Hadoop Lessons: July 2017

How to create a new Hive table using select query output

In this article we will learn how to create a new table in Hive using other query output.

We use create table as select statement to create a new table from select query output data.

Syntax is :

create table [table-name] as [select-query]

Practise below steps to unnderstand this feature better.

1) Create a hive table called employee using this article.

2) Run a select query to get deptno wise employee count on employee table.

select deptno,count(name) from employee group by deptno

If you want to persist above query output in a hive table , You have to use create table as select (CTAS) query.

3) Create a new table called deptnowiseempcount using above select query output.

create table deptnowiseempcount as
select deptno,count(name) from employee group by deptno;

Table deptnowiseempcount is a managed table.

CTAS has some restrictions like below.

New table can not be a external table.
New table can not be partitioned table.
New table table can not be a bucketed table.

4) The query below fails as the query is trying to create external table using CTAS statement.

create external table deptnowiseempcount as select deptno,count(name) from employee group by deptno;

Query fails throwing an error CREATE-TABLE-AS-SELECT cannot create external table.

Creating a new Hive table with same schema of anothe Hive table.

In this article we will learn how to create a table with same schema of another table.

We use like operator in Apache Hive to copy schema from another table.

Syntax is : create table [new-table-name] like [old-table-name];

Practise below steps to understand better.

1) Create a new table called employee in Hive using this article.

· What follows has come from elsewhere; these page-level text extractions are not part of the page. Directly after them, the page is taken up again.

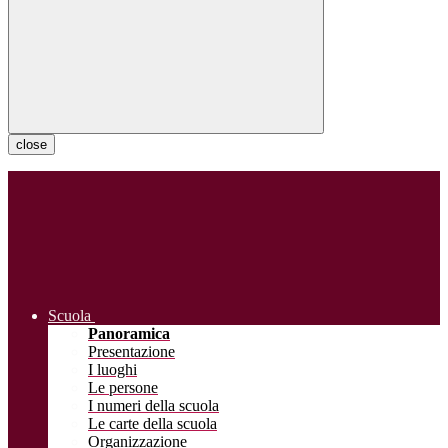
close
Scuola
Panoramica
Presentazione
I luoghi
Le persone
I numeri della scuola
Le carte della scuola
Organizzazione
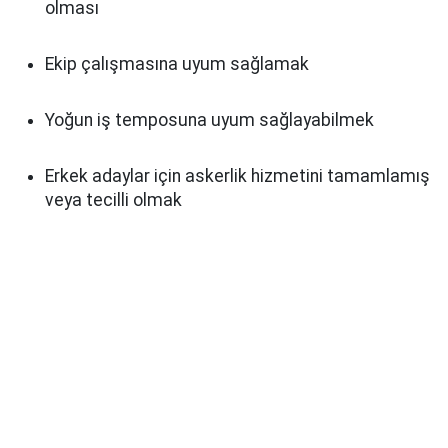
olması
Ekip çalışmasına uyum sağlamak
Yoğun iş temposuna uyum sağlayabilmek
Erkek adaylar için askerlik hizmetini tamamlamış
veya tecilli olmak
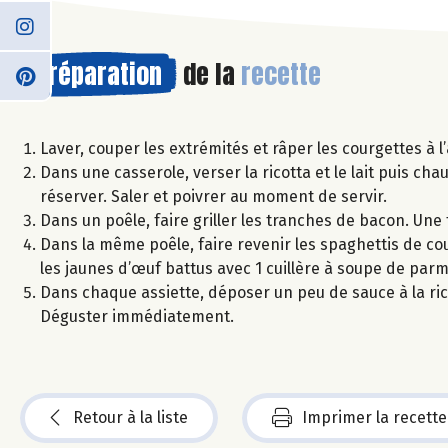
Préparation
de la
recette
Laver, couper les extrémités et râper les courgettes à
Dans une casserole, verser la ricotta et le lait puis ch
réserver. Saler et poivrer au moment de servir.
Dans un poêle, faire griller les tranches de bacon. Une
Dans la même poêle, faire revenir les spaghettis de cour
les jaunes d’œuf battus avec 1 cuillère à soupe de pa
Dans chaque assiette, déposer un peu de sauce à la ri
Déguster immédiatement.
Retour à la liste
Imprimer la recette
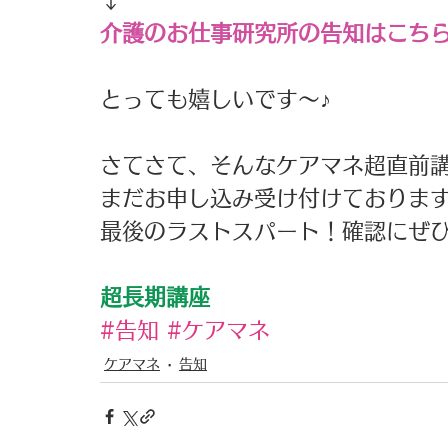
↓
介護のお仕事研究所の告知はこち
とっても嬉しいです～♪
さてさて、そんなケアマネ超直前講
まだお申し込み受け付けておりま
最後のラストスパート！確認にぜ
超長期講座
#告知
#ケアマネ
ケアマネ
告知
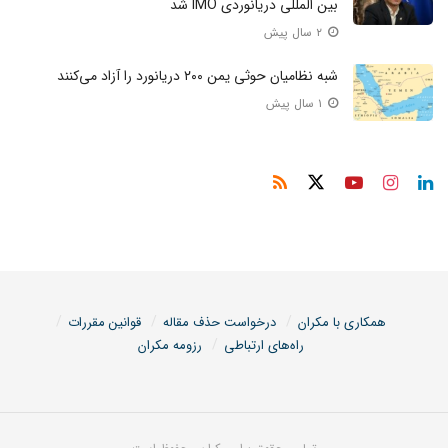
بین المللی دریانوردی IMO شد
۲ سال پیش
شبه نظامیان حوثی یمن ۲۰۰ دریانورد را آزاد می‌کنند
۱ سال پیش
همکاری با مکران
درخواست حذف مقاله
قوانین مقررات
راه‌های ارتباطی
رزومه مکران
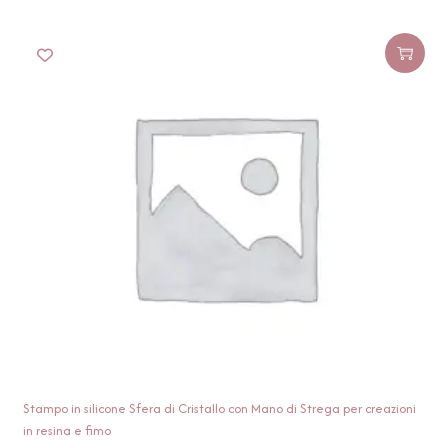
Stampo in silicone Sfera di Cristallo con Mano di Strega per creazioni
in resina e fimo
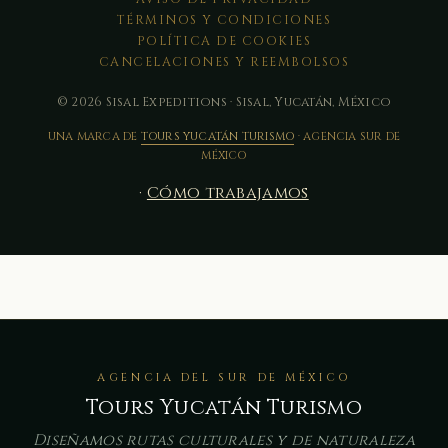
TÉRMINOS Y CONDICIONES
POLÍTICA DE COOKIES
CANCELACIONES Y REEMBOLSOS
© 2026 Sisal Expeditions · Sisal, Yucatán, México
UNA MARCA DE
TOURS YUCATÁN TURISMO
· AGENCIA SUR DE
MÉXICO
·
Cómo trabajamos
AGENCIA DEL SUR DE MÉXICO
Tours Yucatán Turismo
Diseñamos rutas culturales y de naturaleza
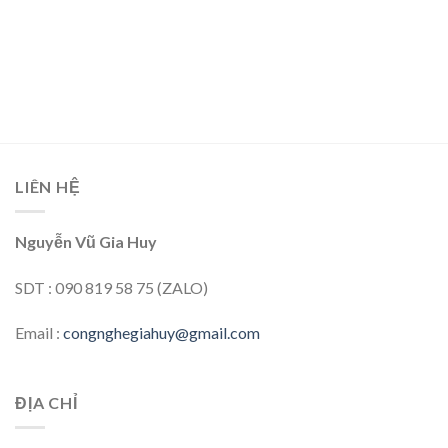
LIÊN HỆ
Nguyễn Vũ Gia Huy
SDT : 090 819 58 75 (ZALO)
Email :
congnghegiahuy@gmail.com
ĐỊA CHỈ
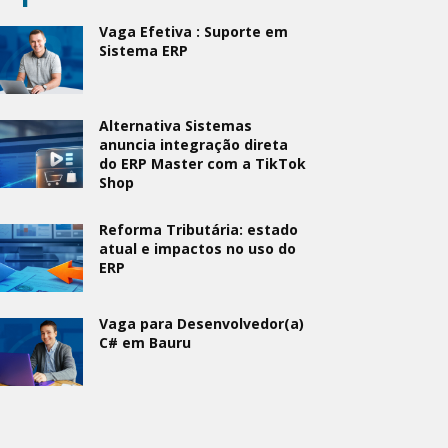
Vaga Efetiva : Suporte em
Sistema ERP
Alternativa Sistemas
anuncia integração direta
do ERP Master com a TikTok
Shop
Reforma Tributária: estado
atual e impactos no uso do
ERP
Vaga para Desenvolvedor(a)
C# em Bauru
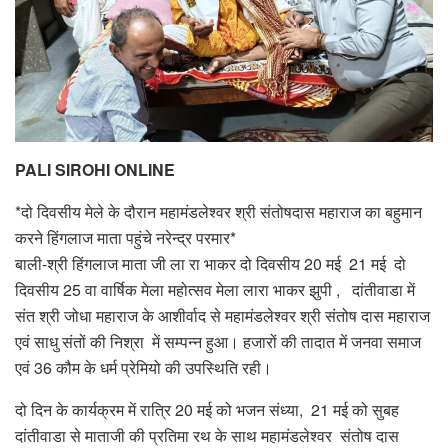
PALI SIROHI ONLINE
*दो दिवसीय मेले के दौरान महामंडलेश्वर श्री संतोषदास महाराज का बहुमान
करने हिंगलाज माता पहुंचे नरेन्द्र परमार*
बाली-श्री हिंगलाज माता जी ला रा भाकर दो दिवसीय 20 मई 21 मई दो
दिवसीय 25 वा वार्षिक मेला महोत्सव मेला लारा भाकर झुपी , दांतीवाडा में
संत श्री जोधा महाराज के आशीर्वाद से महामंडलेश्वर श्री संतोष दास महाराज
एवं साधु संतों की निश्रा में सम्पन्न हुआ। हजारों की तादात में जनवा समाज
एवं 36 कौम के धर्म प्रेमियो की उपस्थिति रही।
दो दिन के कार्यक्रम में रात्रि 20 मई को भजन संध्या, 21 मई को सुबह
दांतीवाडा से माताजी की प्रतिमा रथ के साथ महामंडलेश्वर संतोष दास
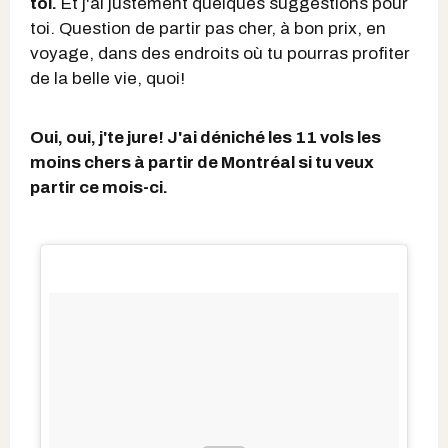
toi.
Et j'ai justement quelques suggestions pour
toi. Question de partir pas cher, à bon prix, en
voyage, dans des endroits où tu pourras profiter
de la belle vie, quoi!
Oui, oui, j'te jure! J'ai déniché les 11 vols les
moins chers à partir de Montréal si tu veux
partir ce mois-ci.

2) Check the schema of Hive tables employee using describe command.

describe employee;

3) Create a new table called employee_india with same column names and data types of employee table.

create table employee_india like employee;

4) Now check column names and their data types of table employee_india.

describe employee_india;

We can copy schema not only from existing table, but also from existing existing view. Systax is also same , we just have to replace old-tablename with view name.

How to change the value of a property in Apache Hive?

This article discuses various ways to change the property value of Apache Hive.

1) Changing the property value from Hive prompt or beeline prompt using set command.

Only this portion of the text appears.